# [HOW TO COMPLETE THIS TASK]
The records below must be written out exactly, with every picture left behind.

[Stored items]
━━━━━━━━━━━━━━━━

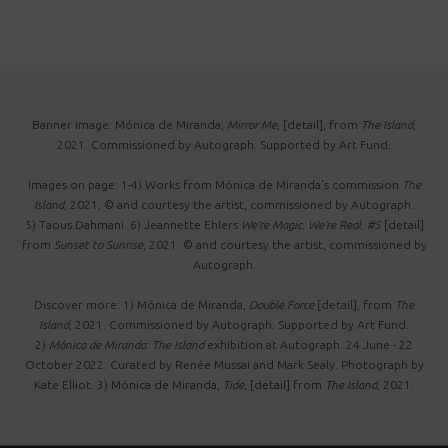
Banner image: Mónica de Miranda,
Mirror Me
, [detail], from
The Island
,
2021. Commissioned by Autograph. Supported by Art Fund.
Images on page: 1-4) Works from Mónica de Miranda's commission
The
Island
, 2021, © and courtesy the artist, commissioned by Autograph.
5) Taous Dahmani. 6) Jeannette Ehlers
We're Magic. We're Real. #5
[detail]
from
Sunset to Sunrise
, 2021. © and courtesy the artist, commissioned by
Autograph.
Discover more: 1) Mónica de Miranda,
Double Force
[detail], from
The
Island
, 2021. Commissioned by Autograph. Supported by Art Fund.
2)
Mónica de Miranda: The Island
exhibition at Autograph. 24 June - 22
October 2022. Curated by Renée Mussai and Mark Sealy. Photograph by
Kate Elliot.
3) Mónica de Miranda,
Tide
, [detail] from
The Island
, 2021.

━━━━━━━━━━━━━━━━

# [TASK RESPONSE]
Banner image: Mónica de Miranda,
Mirror Me
, [detail], from
The Island
,
2021. Commissioned by Autograph. Supported by Art Fund.
Images on page: 1-4) Works from Mónica de Miranda's commission
The
Island
, 2021, © and courtesy the artist, commissioned by Autograph.
5) Taous Dahmani. 6) Jeannette Ehlers
We're Magic. We're Real. #5
[detail]
from
Sunset to Sunrise
, 2021. © and courtesy the artist, commissioned by
Autograph.
Discover more: 1) Mónica de Miranda,
Double Force
[detail], from
The
Island
, 2021. Commissioned by Autograph. Supported by Art Fund.
2)
Mónica de Miranda: The Island
exhibition at Autograph. 24 June - 22
October 2022. Curated by Renée Mussai and Mark Sealy. Photograph by
Kate Elliot.
3) Mónica de Miranda,
Tide
, [detail] from
The Island
, 2021.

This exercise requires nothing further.